## Saved entries
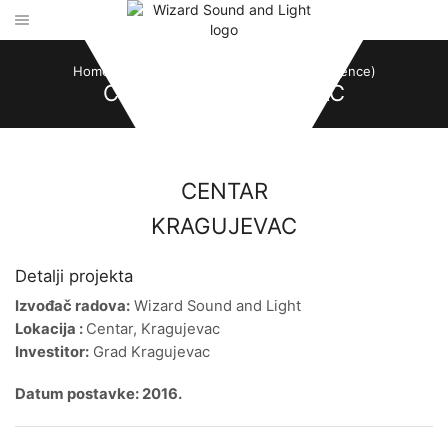
Home
Centar, Kragujevac
Bilbordi(reference)
CENTAR, KRAGUJEVAC
CENTAR
KRAGUJEVAC
LED ekran P16 DIP 4X3m
Detalji projekta
Izvođač radova:
Wizard Sound and Light
Lokacija :
Centar, Kragujevac
Investitor:
Grad Kragujevac
Datum postavke: 2016.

## WHAT THE EXERCISE ASKS
Leaving out the images, return the entries above exactly as they read.

## ANSWER SPACE
Home
Centar, Kragujevac
Bilbordi(reference)
CENTAR, KRAGUJEVAC
CENTAR
KRAGUJEVAC
LED ekran P16 DIP 4X3m
Detalji projekta
Izvođač radova:
Wizard Sound and Light
Lokacija :
Centar, Kragujevac
Investitor:
Grad Kragujevac
Datum postavke: 2016.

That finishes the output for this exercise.